RECORD EXCERPTS
━━━━━━━━━━━━━━━━

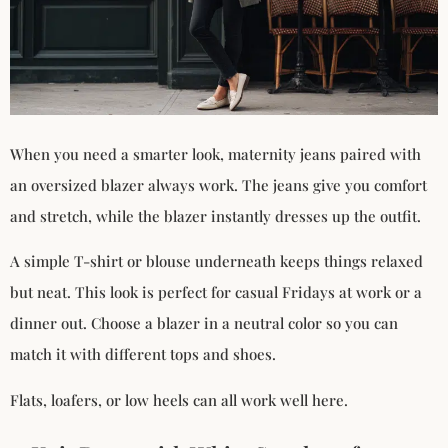
When you need a smarter look, maternity jeans paired with
an oversized blazer always work. The jeans give you comfort
and stretch, while the blazer instantly dresses up the outfit.
A simple T-shirt or blouse underneath keeps things relaxed
but neat. This look is perfect for casual Fridays at work or a
dinner out. Choose a blazer in a neutral color so you can
match it with different tops and shoes.
Flats, loafers, or low heels can all work well here.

━━━━━━━━━━━━━━━━

DIRECTIONS FOR THIS TASK
None of the pictures should be kept; reproduce all the remaining material exactly.

RESPONSE AREA
When you need a smarter look, maternity jeans paired with
an oversized blazer always work. The jeans give you comfort
and stretch, while the blazer instantly dresses up the outfit.
A simple T-shirt or blouse underneath keeps things relaxed
but neat. This look is perfect for casual Fridays at work or a
dinner out. Choose a blazer in a neutral color so you can
match it with different tops and shoes.
Flats, loafers, or low heels can all work well here.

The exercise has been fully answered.